* Wall Street hedges bets with incumbent
* Romney has also big financial sector backers
* Campaign spending in 2012 expected to set record (Adds comments, details of donations)
By Kim Dixon
WASHINGTON, July 22 (Reuters) - Despite howls of protests from many on Wall Street over some of President Barack Obama's policies, financial sector employees are giving at a greater rate to his re-election bid than during his last campaign.
One-third of the funds hauled in by Obama's big-money backers came from executives and others linked to the financial world, according to a report from the Center for Responsive Politics released on Friday.
The financial sector accounted for about 20 percent of what Obama's top fundraisers collected during his 2008 bid.
Several high-profile bank and hedge funds executives have griped publicly about Democratic policies, including the financial sector overhaul.
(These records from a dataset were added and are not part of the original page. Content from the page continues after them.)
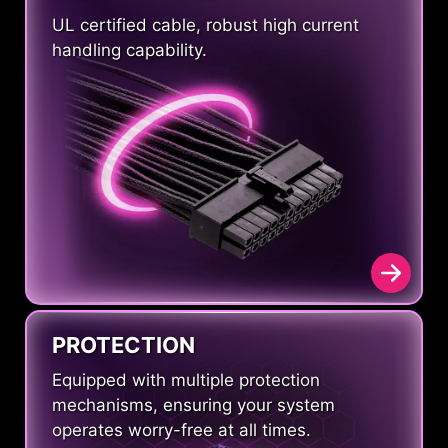
UL certified cable, robust high current
handling capability.
PROTECTION
Equipped with multiple protection
mechanisms, ensuring your system
operates worry-free at all times.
Still, an incumbent is hard to beat and Wall Street likes to hedge its bets.
"Everyone likes a winner; Obama is the incumbent president and they are hard to oust," said Michael Beckel, a researcher at the center. "It is natural that they want to stay in his good graces even if some of them are upset" about certain policies.
Obama reported raising $86 million in the quarter ended June 30, which includes nearly $40 million raised for him by the Democratic National Committee.
Although Republican frontrunner Mitt Romney has not named most of his so-called bundlers -- well-connected individuals committed to raising big cash -- the former private equity executive has previously attracted major backing from the financial sector.
Executives and others linked to Goldman Sachs (GS.N) and the Bank of America (BAC.N) have been big Romney backers. Romney raised a total of $18.4 million in the second quarter.
"From 30,000 feet, Wall Street is where a lot of candidates turn for money," Beckel said.
Among the big names aggregating funds for Obama are hedge fund executive Orin Kramer of Boston Provident and Blair Effron of investment firm Centerview Partners.
Romney is at a disadvantage in that Obama can raise money through the national committee, which can accept donations of up to nearly $31,000. Individuals can only give up to $2,500 to personal campaigns.
The former Massachusetts governor did release the names of the handful of lobbyists who had bundled funds, as required by law. Those include an executive at U.K. bank Barclays (BARC.L).
The vast majority of Romney's donations came from big donors, many of whom have already reached their legal limit. Obama has been successful on both ends -- with very small and very big contributions.
The 2012 campaign is expected to be the priciest ever by wide margins in part due to recent court decisions allowing unlimited donations to outside spending groups with no disclosure.
While the Democrats' financial sector overhaul has inspired ire, many on Wall Street were more upset with Obama's rhetoric, said Jim Kessler, a vice president at the centrist Democratic think tank Third Way.
Obama has referred to bankers as "fat cats," for example.
"They felt they were being painted with a broad brush stroke by all Democrats in Washington, when many had absolutely nothing to do with the economic troubles going on," Kessler said.
At the same time, they give him credit for handling the financial markets collapse of 2007-2009, Kessler said.
Third Way is backed by trustees, several of whom have ties to Wall Street.
Individuals working for finance, insurance and real estate account for at least $11.8 million of the minimum $35 million raised by Obama's bundlers in the second quarter, according to the CRP analysis of the 15,000 pages of documents the campaign filed with federal election regulators.
During all of the 2008 cycle, financial sector fundraisers raised a minimum of $16.1 million of the nearly $77 million raised by top fundraisers.
Exact figures are unknown because the Obama campaign provided only ranges of funds raised.